‘Eufrates’: o novo romance de André de Leones
Redação
Publicado em 17 de agosto de 2018 às 20:52 | Atualizado há 6 anosRevelado pelo Prêmio Sesc de Literatura de 2006, desde então André de Leones construiu uma sólida carreira literária: foram cinco romances e diversas participações em coletâneas. Em ‘Eufrates’, o amadurecimento como escritor é inegável. Um bom texto literário é capaz de revelar e esconder, despertar desejos e reprimir lições, iluminar e ao mesmo tempo dissimular, e é exatamente isso que o olhar arguto do narrador de Eufrates faz, elogia Jacques Fux.
Neste romance com narrativa quase cinematográfica, Leones usa como cenário acontecimentos no eixo Brasil-Israel entre os anos de 1991 e 2013, e passa pelo Rio de Janeiro, São Paulo, Brasília, Belém, Buenos Aires e Jerusalém. “Quando comecei a esboçar Eufrates, tinha em mente um tipo específico de estruturação com a qual já havia lidado em dois romances anteriores, Como desaparecer completamente eTerra de casas vazias”, explica ele. “Gosto dessas narrativas dispersas, com vários personagens e histórias correndo paralelas.

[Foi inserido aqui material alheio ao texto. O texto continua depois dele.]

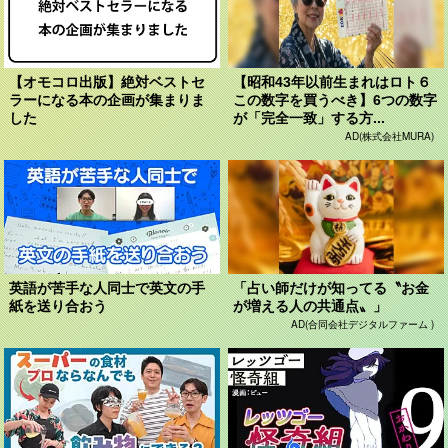
【オモコロ出版】絶対ベストセ
【昭和43年以前生まれはロト６
ラーになる本の企画が集まりま
この数字を買うべき】6つの数字
した
が「完全一致」する方...
AD(株式会社MURA)
英語が苦手な人同士で英文の手
「占い師だけが知ってる〝お金
紙を送り合おう
が増える人の共通点〟」
AD(合同会社デジタルファーム )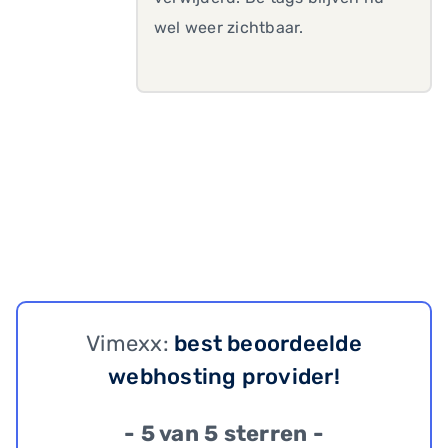
wel weer zichtbaar.
Vimexx:
best beoordeelde
webhosting provider!
- 5 van 5 sterren -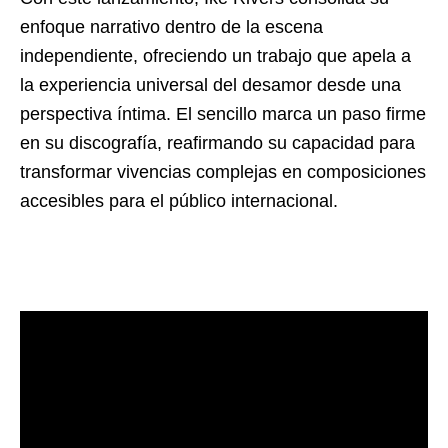
enfoque narrativo dentro de la escena
independiente, ofreciendo un trabajo que apela a
la experiencia universal del desamor desde una
perspectiva íntima. El sencillo marca un paso firme
en su discografía, reafirmando su capacidad para
transformar vivencias complejas en composiciones
accesibles para el público internacional.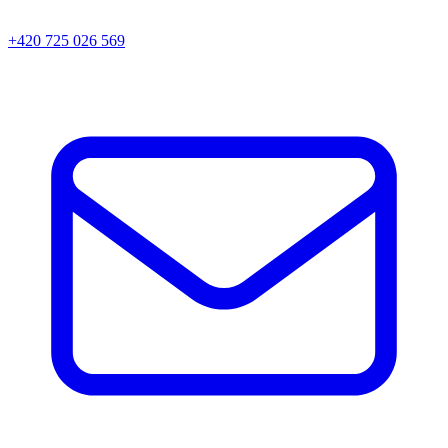
+420 725 026 569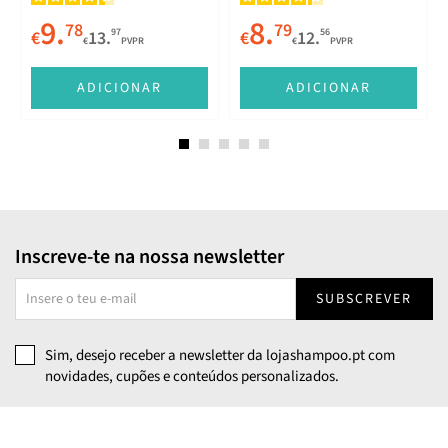
9.
8.
78
79
97
56
€
13.
€
12.
€
PVPR
€
PVPR
ADICIONAR
ADICIONAR
Inscreve-te na nossa newsletter
SUBSCREVER
Sim, desejo receber a newsletter da lojashampoo.pt com
novidades, cupões e conteúdos personalizados.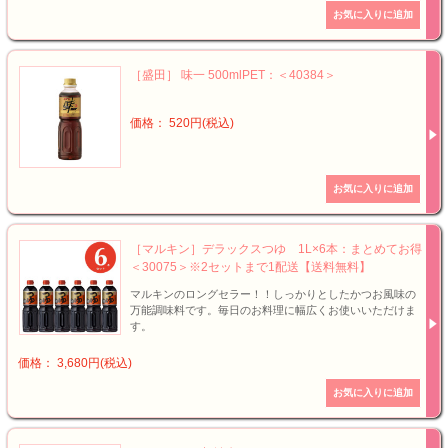
［盛田］ 味一 500mlPET：＜40384＞
価格： 520円(税込)
［マルキン］デラックスつゆ 1L×6本：まとめてお得
＜30075＞※2セットまで1配送【送料無料】
マルキンのロングセラー！！しっかりとしたかつお風味の
万能調味料です。毎日のお料理に幅広くお使いいただけま
す。
価格： 3,680円(税込)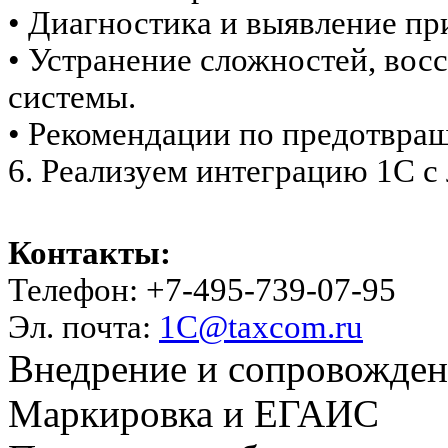
• Диагностика и выявление пр
• Устранение сложностей, вос
системы.
• Рекомендации по предотвра
6. Реализуем интеграцию 1С 
Контакты:
Телефон: +7-495-739-07-95
Эл. почта:
1C@taxcom.ru
Внедрение и сопровожде
Маркировка и ЕГАИС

Jonas e Moshe são os personagens centrais dessa teia narrativa que transita e se multiplica por diferentes tempos e espaços. Ao longo do percurso, relações amorosas começam e se desfazem, afetos se transformam, laços familiares são esmiuçados, o sexo, a morte, tudo desliza e se deixa ver para que o leitor chegue até o mais íntimo de cada um.
Aqui, Leones conta a história de uma amizade construída a partir do encontro de diferenças e situações cotidianas envolvendo pessoas comuns e suas contradições. “As pessoas comuns e a vivência ordinária, por assim dizer, são coisas que me atraem”, confessa o autor. “Eu não saberia dizer de onde vem isso. Talvez porque eu goste de prestar atenção nos outros, nas mínimas coisas que fazem e dizem, nos lugares onde vivem, e por aí afora.”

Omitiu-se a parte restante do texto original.